─── Extracted information ───

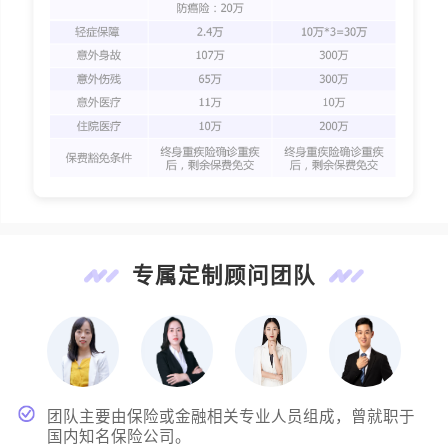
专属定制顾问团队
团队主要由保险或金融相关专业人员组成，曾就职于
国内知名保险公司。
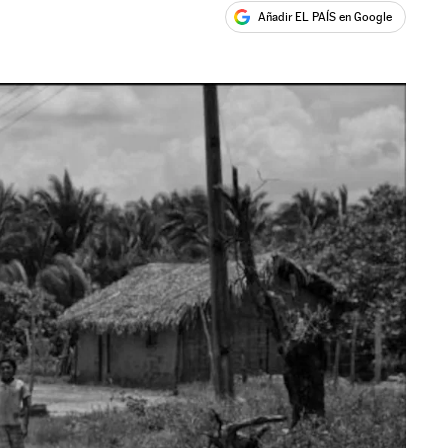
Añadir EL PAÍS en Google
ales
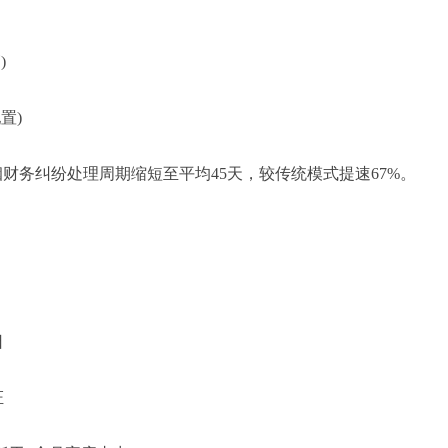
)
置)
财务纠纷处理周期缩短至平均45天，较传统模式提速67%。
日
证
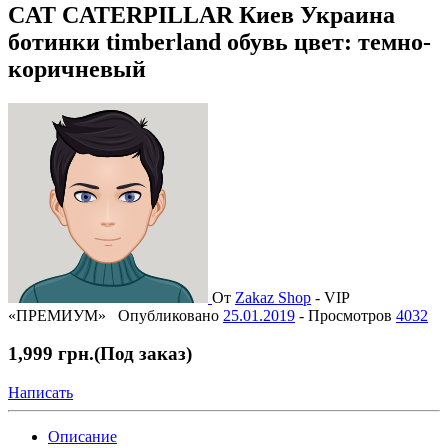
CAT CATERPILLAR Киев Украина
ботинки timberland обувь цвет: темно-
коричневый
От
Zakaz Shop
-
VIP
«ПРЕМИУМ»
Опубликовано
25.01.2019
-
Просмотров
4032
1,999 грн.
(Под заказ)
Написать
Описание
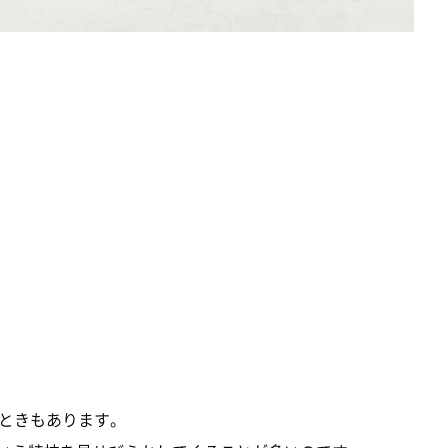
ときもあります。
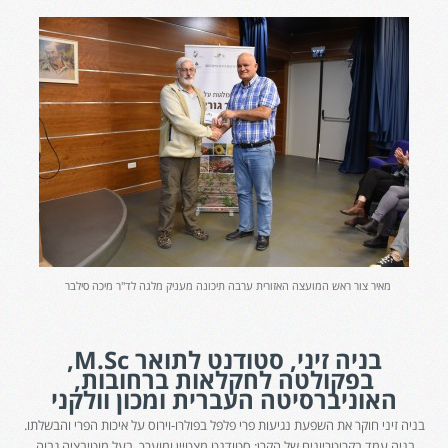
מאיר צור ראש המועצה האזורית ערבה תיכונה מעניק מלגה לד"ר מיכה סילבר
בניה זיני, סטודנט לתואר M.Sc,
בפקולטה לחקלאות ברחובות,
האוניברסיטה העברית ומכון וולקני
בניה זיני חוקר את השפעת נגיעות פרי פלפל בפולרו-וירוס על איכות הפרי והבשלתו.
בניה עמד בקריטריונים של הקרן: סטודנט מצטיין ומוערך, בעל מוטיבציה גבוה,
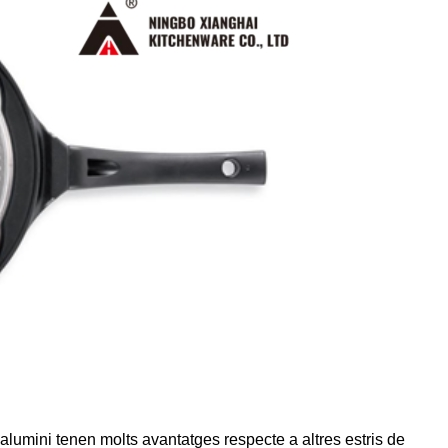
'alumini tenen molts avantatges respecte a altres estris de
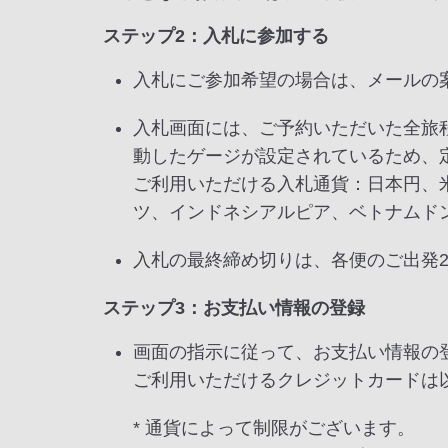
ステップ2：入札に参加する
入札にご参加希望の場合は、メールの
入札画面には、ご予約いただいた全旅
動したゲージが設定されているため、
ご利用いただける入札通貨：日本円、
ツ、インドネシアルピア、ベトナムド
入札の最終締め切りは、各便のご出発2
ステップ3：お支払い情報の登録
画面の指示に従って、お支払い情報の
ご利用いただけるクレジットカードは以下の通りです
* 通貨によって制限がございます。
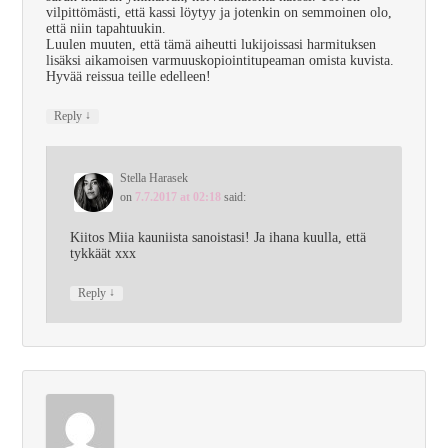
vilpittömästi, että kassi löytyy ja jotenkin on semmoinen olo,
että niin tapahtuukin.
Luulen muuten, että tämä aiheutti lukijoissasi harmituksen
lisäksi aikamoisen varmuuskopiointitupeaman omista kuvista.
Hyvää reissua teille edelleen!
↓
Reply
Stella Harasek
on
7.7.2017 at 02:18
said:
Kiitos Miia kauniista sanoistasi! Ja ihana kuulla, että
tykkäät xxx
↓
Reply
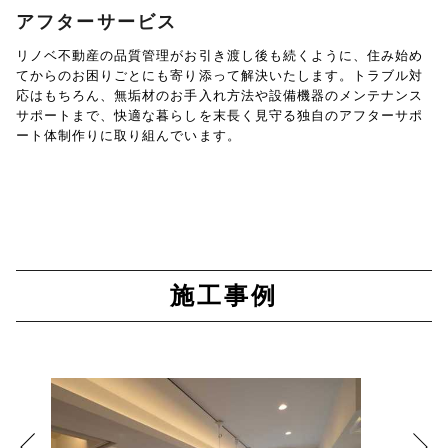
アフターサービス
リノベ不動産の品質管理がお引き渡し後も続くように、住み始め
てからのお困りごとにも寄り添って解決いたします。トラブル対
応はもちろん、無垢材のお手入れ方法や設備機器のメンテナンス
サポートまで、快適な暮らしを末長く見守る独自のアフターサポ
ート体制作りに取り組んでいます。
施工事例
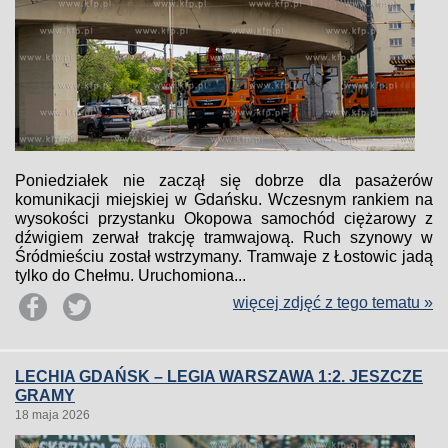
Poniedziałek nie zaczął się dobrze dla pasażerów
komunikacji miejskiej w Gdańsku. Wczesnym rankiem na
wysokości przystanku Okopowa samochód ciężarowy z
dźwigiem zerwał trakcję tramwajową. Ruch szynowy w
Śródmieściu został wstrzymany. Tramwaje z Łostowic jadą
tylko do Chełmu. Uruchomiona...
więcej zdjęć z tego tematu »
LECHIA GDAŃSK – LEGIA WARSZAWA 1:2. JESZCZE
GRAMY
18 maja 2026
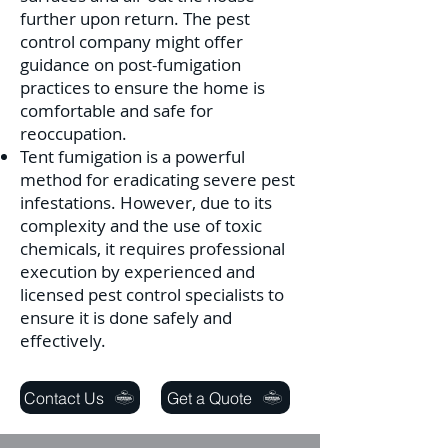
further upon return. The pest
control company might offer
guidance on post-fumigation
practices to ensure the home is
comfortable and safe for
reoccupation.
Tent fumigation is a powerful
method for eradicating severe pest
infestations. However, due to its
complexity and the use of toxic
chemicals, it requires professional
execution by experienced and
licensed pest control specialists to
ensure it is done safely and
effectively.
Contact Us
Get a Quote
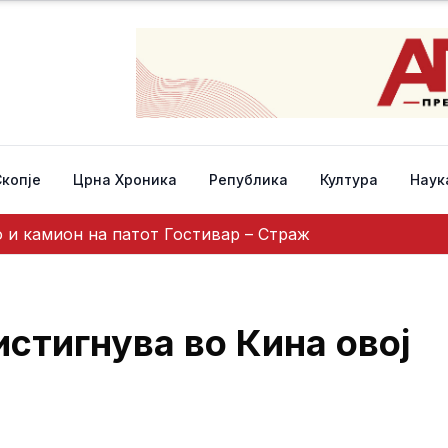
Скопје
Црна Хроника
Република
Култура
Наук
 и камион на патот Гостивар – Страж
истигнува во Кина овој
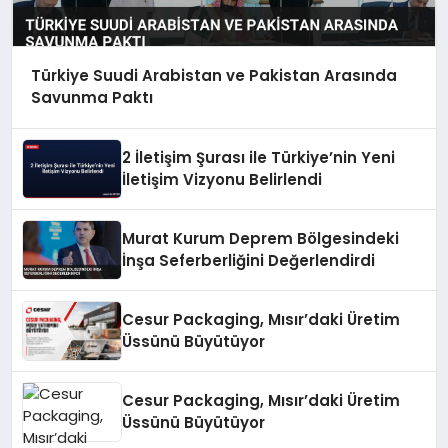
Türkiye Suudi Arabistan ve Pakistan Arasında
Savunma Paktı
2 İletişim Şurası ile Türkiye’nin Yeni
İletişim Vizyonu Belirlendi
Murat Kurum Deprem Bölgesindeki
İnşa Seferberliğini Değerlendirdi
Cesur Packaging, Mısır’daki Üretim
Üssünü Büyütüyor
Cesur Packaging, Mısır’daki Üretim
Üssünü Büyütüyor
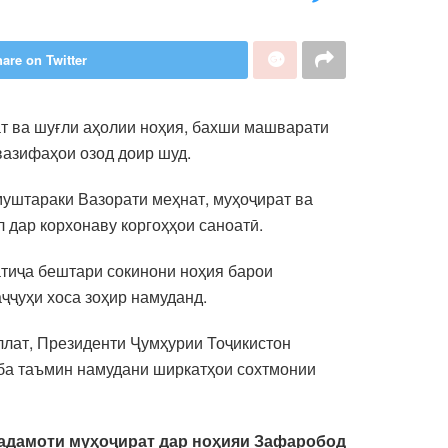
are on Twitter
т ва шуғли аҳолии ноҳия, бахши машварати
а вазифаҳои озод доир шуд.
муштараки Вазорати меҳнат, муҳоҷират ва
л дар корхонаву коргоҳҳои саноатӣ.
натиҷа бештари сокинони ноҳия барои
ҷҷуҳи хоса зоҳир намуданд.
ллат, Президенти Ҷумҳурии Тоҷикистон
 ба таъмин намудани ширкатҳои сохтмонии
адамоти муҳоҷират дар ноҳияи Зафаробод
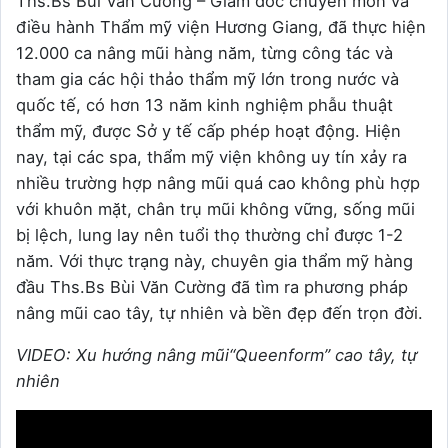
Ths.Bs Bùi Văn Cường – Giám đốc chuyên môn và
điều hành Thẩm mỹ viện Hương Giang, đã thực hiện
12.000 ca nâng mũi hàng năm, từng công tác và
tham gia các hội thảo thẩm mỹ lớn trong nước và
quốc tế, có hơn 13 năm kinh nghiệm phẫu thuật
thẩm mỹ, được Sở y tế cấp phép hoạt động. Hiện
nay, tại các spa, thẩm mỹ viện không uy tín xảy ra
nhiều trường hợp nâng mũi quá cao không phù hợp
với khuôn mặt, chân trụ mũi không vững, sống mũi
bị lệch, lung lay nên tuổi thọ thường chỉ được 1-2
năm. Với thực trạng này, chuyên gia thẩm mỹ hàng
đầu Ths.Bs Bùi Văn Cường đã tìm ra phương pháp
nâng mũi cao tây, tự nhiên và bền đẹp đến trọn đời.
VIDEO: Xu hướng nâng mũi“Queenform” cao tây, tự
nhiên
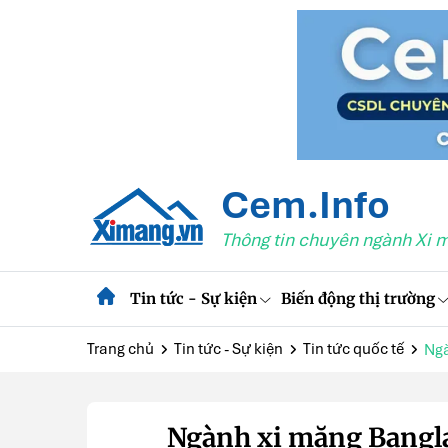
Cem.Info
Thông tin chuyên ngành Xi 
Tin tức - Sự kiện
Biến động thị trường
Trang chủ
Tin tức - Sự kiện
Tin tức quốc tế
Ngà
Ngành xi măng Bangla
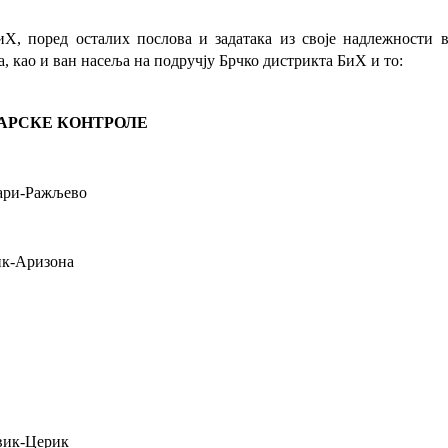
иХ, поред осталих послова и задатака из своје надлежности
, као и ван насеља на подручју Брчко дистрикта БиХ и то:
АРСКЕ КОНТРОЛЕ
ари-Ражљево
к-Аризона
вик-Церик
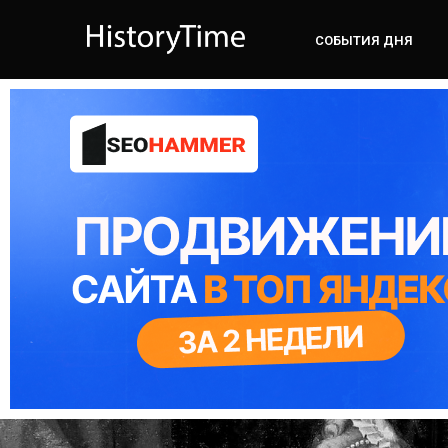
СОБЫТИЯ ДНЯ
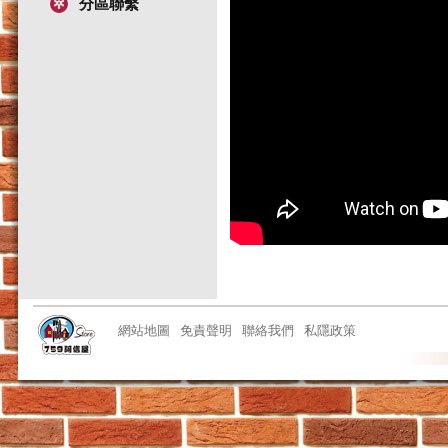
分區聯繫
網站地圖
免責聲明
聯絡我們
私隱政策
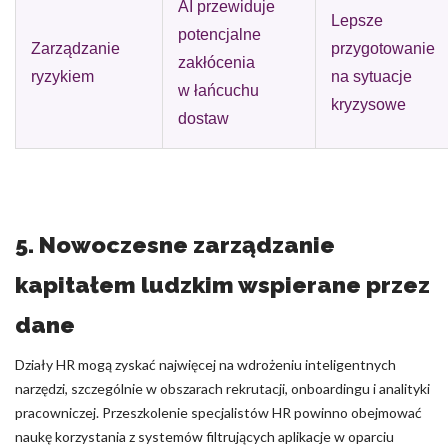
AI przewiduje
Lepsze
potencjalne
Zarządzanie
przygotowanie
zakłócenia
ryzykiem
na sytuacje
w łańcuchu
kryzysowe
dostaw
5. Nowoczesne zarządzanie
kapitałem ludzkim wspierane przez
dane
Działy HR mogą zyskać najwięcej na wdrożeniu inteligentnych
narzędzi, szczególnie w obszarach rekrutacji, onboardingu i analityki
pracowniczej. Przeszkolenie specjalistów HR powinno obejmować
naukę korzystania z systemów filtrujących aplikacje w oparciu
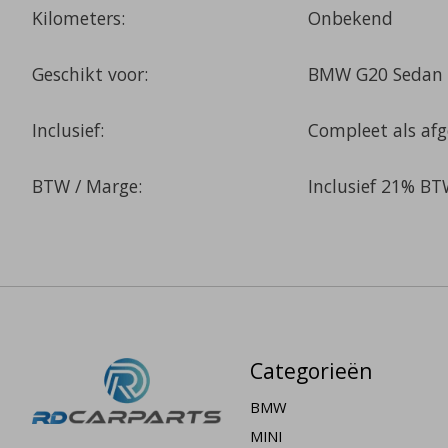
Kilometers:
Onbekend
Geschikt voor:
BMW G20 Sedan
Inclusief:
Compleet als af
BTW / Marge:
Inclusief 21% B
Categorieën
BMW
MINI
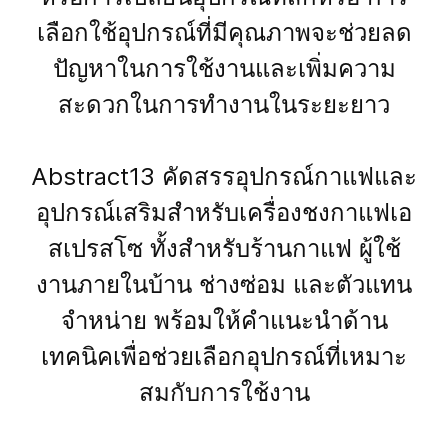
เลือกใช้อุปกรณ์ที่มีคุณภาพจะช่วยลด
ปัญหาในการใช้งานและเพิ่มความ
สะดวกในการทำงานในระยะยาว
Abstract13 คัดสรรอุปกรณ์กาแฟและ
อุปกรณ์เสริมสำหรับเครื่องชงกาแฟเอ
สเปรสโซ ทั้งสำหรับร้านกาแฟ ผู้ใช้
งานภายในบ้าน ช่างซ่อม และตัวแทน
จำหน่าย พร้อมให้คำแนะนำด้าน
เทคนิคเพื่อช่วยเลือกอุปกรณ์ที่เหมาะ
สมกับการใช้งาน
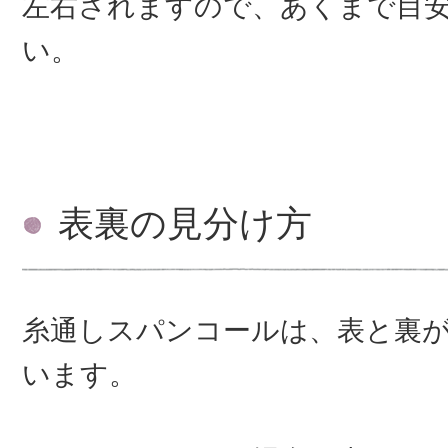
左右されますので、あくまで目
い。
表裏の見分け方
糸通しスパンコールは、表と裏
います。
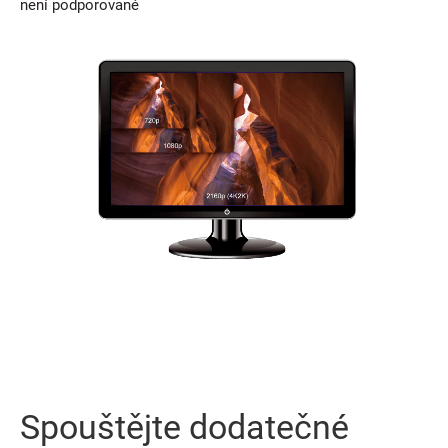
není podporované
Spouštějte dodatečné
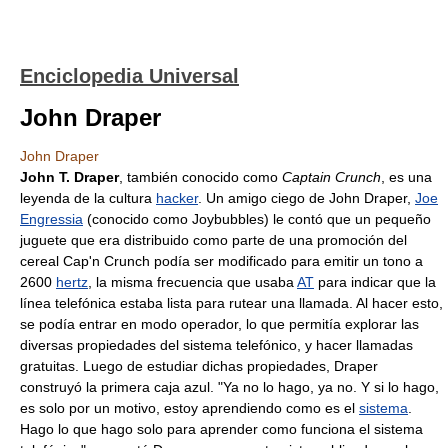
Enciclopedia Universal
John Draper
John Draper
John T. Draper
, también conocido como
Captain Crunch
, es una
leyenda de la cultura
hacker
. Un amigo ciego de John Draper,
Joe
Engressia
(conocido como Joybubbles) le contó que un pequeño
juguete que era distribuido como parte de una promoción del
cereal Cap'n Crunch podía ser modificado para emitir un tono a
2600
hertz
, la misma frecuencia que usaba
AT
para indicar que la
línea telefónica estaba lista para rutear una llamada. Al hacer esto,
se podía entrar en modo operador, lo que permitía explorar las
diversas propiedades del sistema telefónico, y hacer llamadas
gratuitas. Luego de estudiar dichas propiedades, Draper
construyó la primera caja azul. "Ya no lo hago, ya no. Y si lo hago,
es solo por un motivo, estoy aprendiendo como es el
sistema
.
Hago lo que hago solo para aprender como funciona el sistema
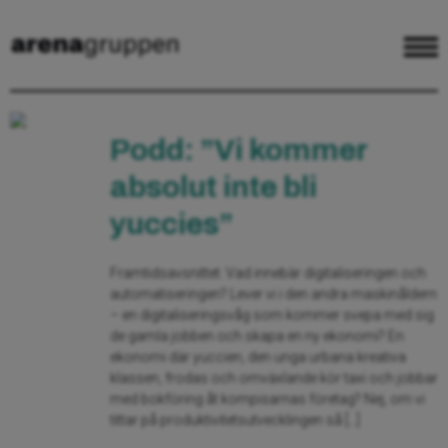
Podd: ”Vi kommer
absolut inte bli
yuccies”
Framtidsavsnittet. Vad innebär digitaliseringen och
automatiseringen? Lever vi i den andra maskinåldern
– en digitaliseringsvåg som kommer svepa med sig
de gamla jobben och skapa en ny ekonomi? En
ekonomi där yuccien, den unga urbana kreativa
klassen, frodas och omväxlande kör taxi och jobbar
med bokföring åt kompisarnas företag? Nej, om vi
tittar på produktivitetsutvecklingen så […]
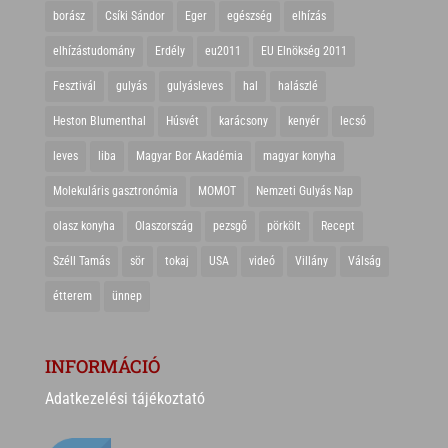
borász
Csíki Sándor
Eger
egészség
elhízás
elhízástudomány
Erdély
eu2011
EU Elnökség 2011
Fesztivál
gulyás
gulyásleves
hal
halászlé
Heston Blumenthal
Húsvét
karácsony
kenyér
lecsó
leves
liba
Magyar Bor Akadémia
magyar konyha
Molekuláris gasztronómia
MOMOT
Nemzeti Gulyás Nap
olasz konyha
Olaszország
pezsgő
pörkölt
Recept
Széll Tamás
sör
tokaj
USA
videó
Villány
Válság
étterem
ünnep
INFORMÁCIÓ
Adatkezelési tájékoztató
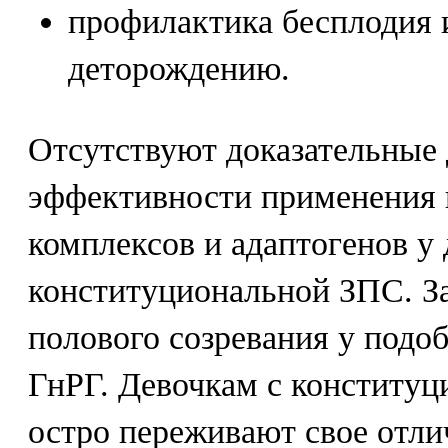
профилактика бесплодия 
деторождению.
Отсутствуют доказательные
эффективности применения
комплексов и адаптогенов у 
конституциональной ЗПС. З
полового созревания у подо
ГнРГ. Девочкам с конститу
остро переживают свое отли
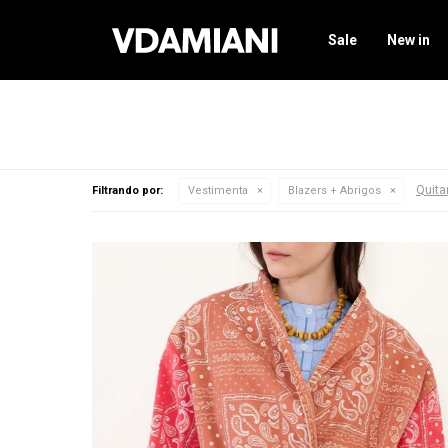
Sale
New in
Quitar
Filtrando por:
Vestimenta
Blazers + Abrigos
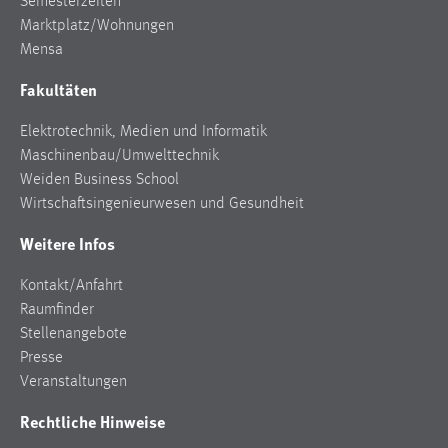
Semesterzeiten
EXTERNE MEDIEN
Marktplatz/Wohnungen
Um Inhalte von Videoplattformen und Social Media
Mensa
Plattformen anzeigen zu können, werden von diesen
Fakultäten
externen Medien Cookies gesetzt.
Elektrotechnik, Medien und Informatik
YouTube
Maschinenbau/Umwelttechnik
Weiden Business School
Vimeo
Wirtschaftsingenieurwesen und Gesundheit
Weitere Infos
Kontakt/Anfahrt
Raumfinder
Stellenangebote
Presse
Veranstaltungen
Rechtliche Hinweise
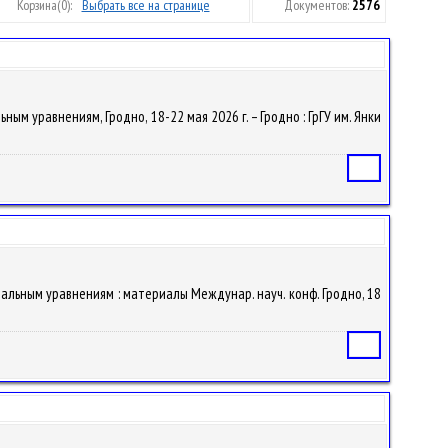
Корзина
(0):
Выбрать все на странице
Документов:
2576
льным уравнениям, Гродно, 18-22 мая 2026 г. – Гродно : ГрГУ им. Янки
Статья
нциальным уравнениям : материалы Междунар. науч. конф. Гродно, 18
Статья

───

**What the exercise asks**
For each line above that includes "được", make a copy.

**Response below**
thẩm mỹ, được Sở y tế cấp phép hoạt động. Hiện
bị lệch, lung lay nên tuổi thọ thường chỉ được 1-2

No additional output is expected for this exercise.